Source material:
------------------------

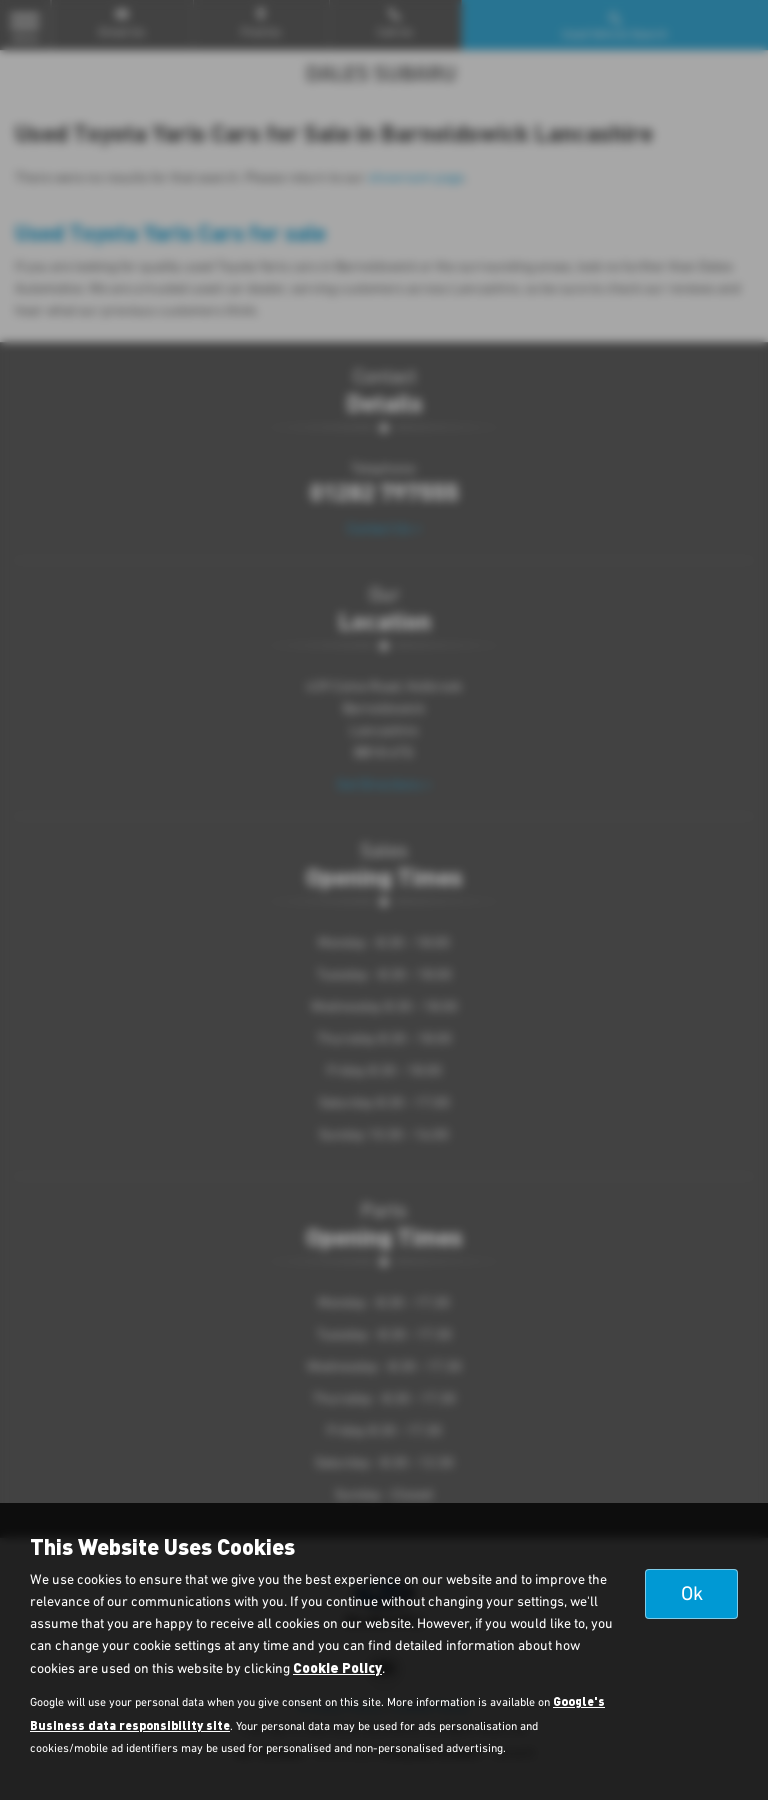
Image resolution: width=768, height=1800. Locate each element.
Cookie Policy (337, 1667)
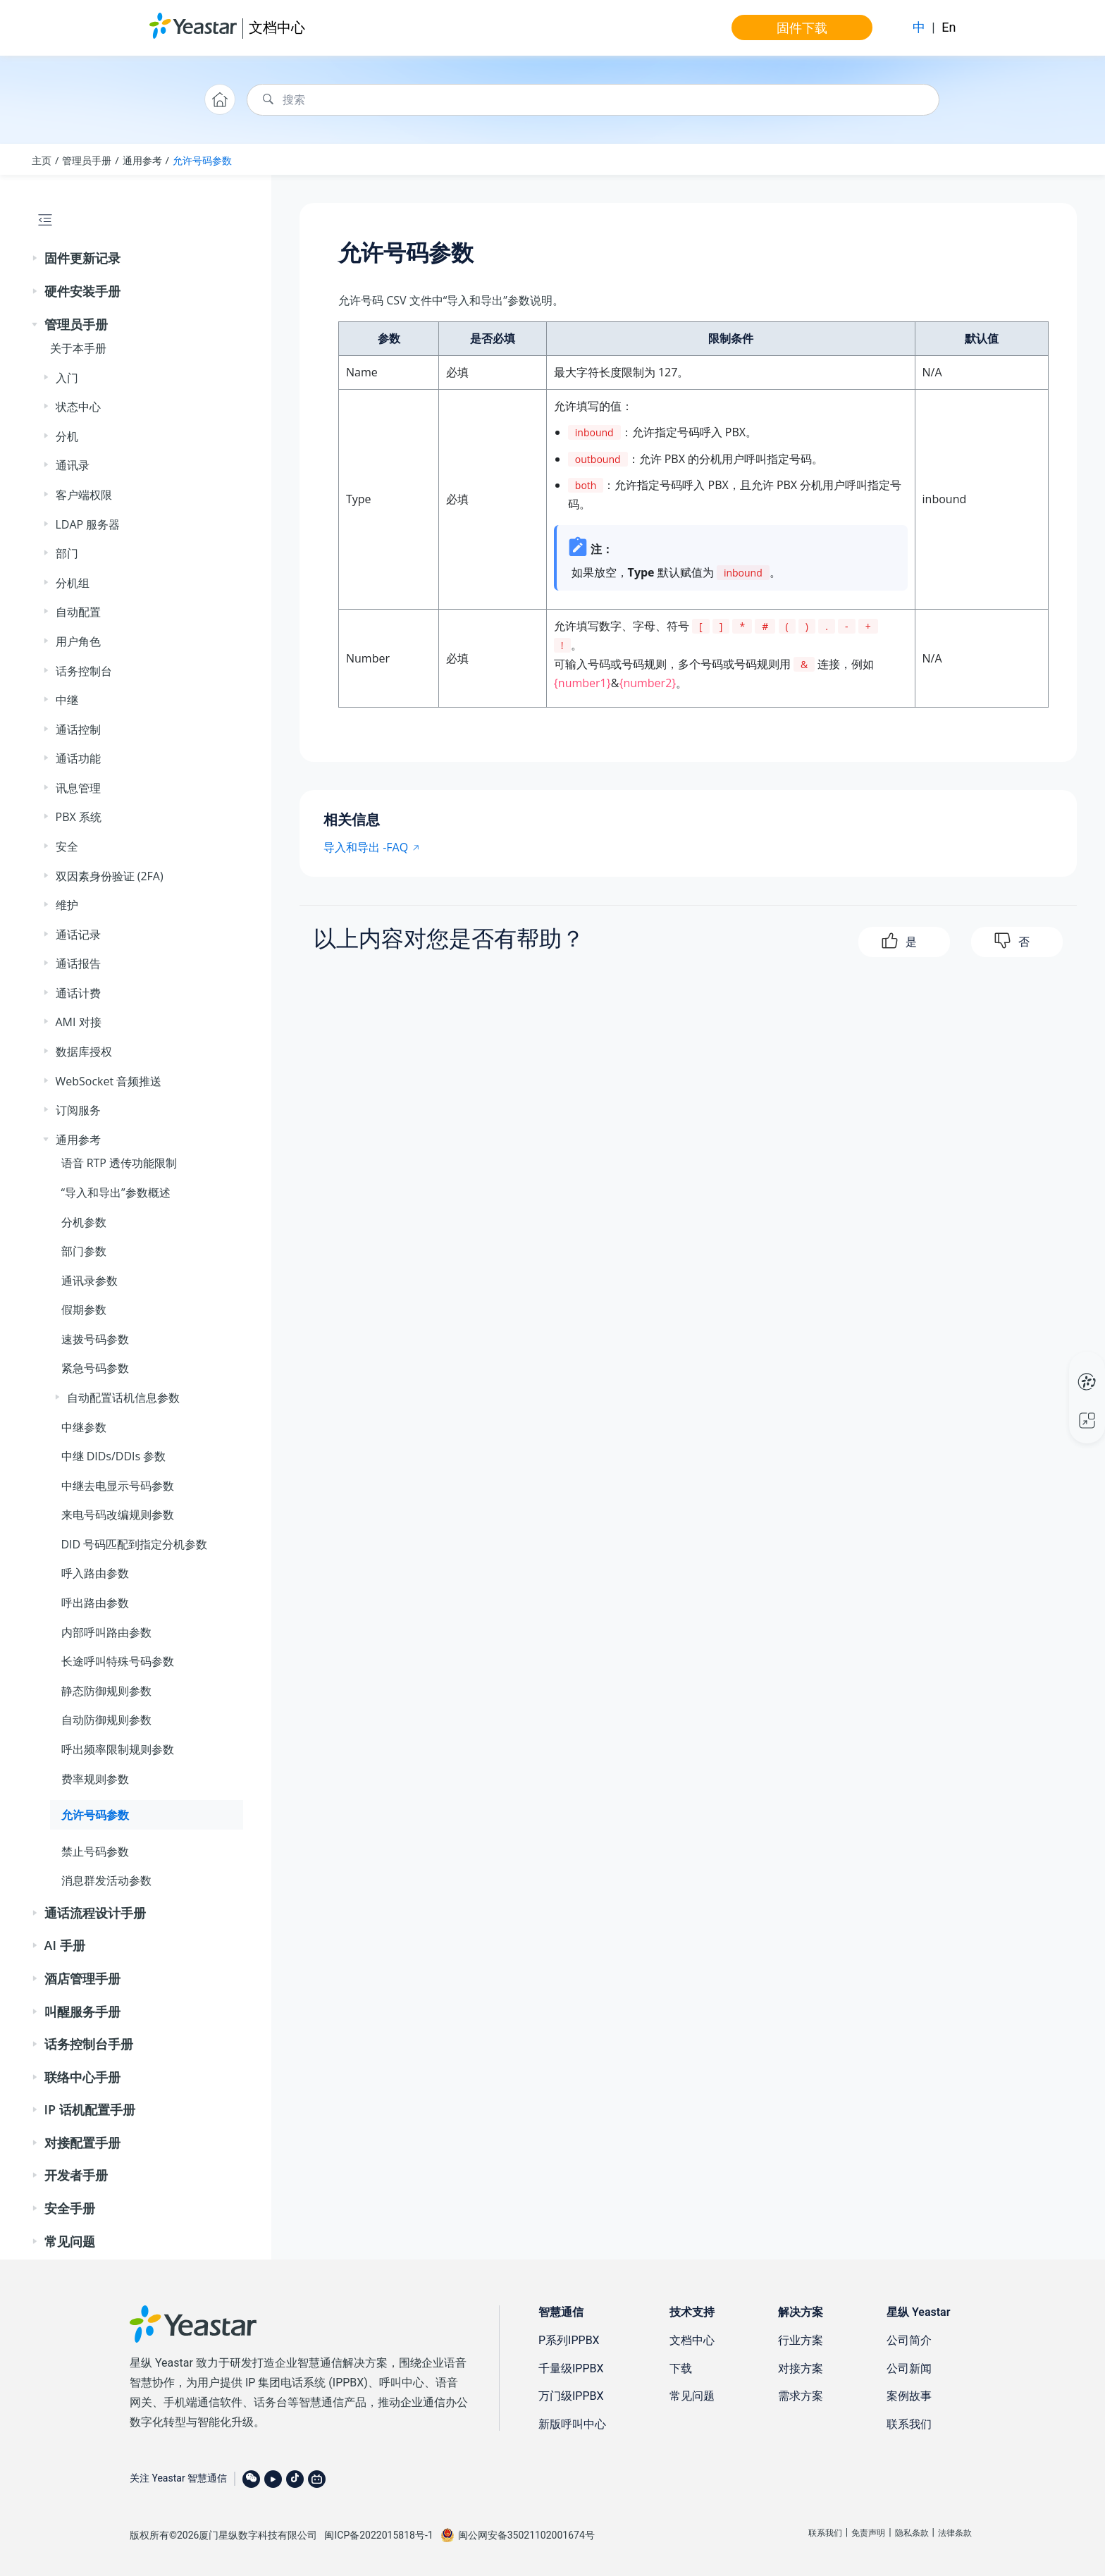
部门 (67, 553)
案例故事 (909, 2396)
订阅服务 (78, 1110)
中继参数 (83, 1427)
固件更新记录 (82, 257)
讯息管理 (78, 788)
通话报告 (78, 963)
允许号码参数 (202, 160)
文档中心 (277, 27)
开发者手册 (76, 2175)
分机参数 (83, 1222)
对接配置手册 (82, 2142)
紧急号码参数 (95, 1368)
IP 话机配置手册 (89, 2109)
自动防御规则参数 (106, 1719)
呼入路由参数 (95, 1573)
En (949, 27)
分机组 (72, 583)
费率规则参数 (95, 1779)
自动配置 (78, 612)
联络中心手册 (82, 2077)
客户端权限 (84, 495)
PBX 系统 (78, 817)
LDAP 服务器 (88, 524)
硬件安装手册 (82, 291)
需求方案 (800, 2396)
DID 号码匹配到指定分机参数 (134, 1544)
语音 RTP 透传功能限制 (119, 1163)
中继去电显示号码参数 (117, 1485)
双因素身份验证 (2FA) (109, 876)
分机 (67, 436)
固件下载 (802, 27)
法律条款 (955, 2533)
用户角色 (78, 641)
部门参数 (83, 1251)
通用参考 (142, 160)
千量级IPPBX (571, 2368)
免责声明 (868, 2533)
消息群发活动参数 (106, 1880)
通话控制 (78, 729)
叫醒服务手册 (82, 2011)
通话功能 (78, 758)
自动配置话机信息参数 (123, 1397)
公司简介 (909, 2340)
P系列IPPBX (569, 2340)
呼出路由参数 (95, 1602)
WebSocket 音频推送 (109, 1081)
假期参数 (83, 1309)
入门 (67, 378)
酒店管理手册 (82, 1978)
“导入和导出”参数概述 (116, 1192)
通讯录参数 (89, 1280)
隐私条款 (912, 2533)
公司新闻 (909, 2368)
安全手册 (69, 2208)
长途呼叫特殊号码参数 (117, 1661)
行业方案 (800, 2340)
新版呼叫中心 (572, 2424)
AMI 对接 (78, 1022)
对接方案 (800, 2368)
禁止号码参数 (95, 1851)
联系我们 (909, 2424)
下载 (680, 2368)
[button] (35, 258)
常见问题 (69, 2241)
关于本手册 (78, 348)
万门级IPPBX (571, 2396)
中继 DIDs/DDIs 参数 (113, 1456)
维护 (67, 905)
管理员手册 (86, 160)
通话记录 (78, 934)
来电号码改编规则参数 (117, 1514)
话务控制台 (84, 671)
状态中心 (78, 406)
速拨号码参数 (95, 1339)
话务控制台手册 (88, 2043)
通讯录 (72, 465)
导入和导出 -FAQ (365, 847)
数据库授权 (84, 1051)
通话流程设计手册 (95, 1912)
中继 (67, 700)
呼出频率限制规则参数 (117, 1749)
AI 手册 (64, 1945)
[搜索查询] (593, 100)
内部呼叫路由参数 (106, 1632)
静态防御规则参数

------------------------

Exercise requirements: Repeat the records above exactly, without pictures.

Response to this exercise:
Image resolution: width=768, height=1800. Locate each element.
Cookie Policy (337, 1667)
部门 (67, 553)
案例故事 (909, 2396)
订阅服务 (78, 1110)
中继参数 (83, 1427)
固件更新记录 (82, 257)
讯息管理 (78, 788)
通话报告 (78, 963)
允许号码参数 (202, 160)
文档中心 (277, 27)
开发者手册 (76, 2175)
分机参数 (83, 1222)
对接配置手册 (82, 2142)
紧急号码参数 (95, 1368)
IP 话机配置手册 (89, 2109)
自动防御规则参数 (106, 1719)
呼入路由参数 (95, 1573)
En (949, 27)
分机组 (72, 583)
费率规则参数 (95, 1779)
自动配置 (78, 612)
联络中心手册 (82, 2077)
客户端权限 (84, 495)
PBX 系统 (78, 817)
LDAP 服务器 (88, 524)
硬件安装手册 (82, 291)
需求方案 (800, 2396)
DID 号码匹配到指定分机参数 (134, 1544)
语音 RTP 透传功能限制 (119, 1163)
中继去电显示号码参数 (117, 1485)
双因素身份验证 (2FA) (109, 876)
分机 (67, 436)
固件下载 (802, 27)
法律条款 (955, 2533)
用户角色 (78, 641)
部门参数 (83, 1251)
通用参考 (142, 160)
千量级IPPBX (571, 2368)
免责声明 (868, 2533)
消息群发活动参数 (106, 1880)
通话控制 (78, 729)
叫醒服务手册 (82, 2011)
通话功能 (78, 758)
自动配置话机信息参数 (123, 1397)
公司简介 (909, 2340)
P系列IPPBX (569, 2340)
呼出路由参数 (95, 1602)
WebSocket 音频推送 (109, 1081)
假期参数 (83, 1309)
入门 (67, 378)
酒店管理手册 (82, 1978)
“导入和导出”参数概述 (116, 1192)
通讯录参数 (89, 1280)
隐私条款 (912, 2533)
公司新闻 (909, 2368)
安全手册 (69, 2208)
长途呼叫特殊号码参数 (117, 1661)
行业方案 (800, 2340)
新版呼叫中心 (572, 2424)
AMI 对接 (78, 1022)
对接方案 (800, 2368)
禁止号码参数 (95, 1851)
联系我们 (909, 2424)
下载 (680, 2368)
[button] (35, 258)
常见问题 (69, 2241)
关于本手册 (78, 348)
万门级IPPBX (571, 2396)
中继 DIDs/DDIs 参数 (113, 1456)
维护 (67, 905)
管理员手册 (86, 160)
通话记录 (78, 934)
来电号码改编规则参数 (117, 1514)
话务控制台 (84, 671)
状态中心 (78, 406)
速拨号码参数 (95, 1339)
话务控制台手册 (88, 2043)
通讯录 (72, 465)
导入和导出 -FAQ (365, 847)
数据库授权 (84, 1051)
通话流程设计手册 (95, 1912)
中继 (67, 700)
呼出频率限制规则参数 (117, 1749)
AI 手册 (64, 1945)
[搜索查询] (593, 100)
内部呼叫路由参数 (106, 1632)
静态防御规则参数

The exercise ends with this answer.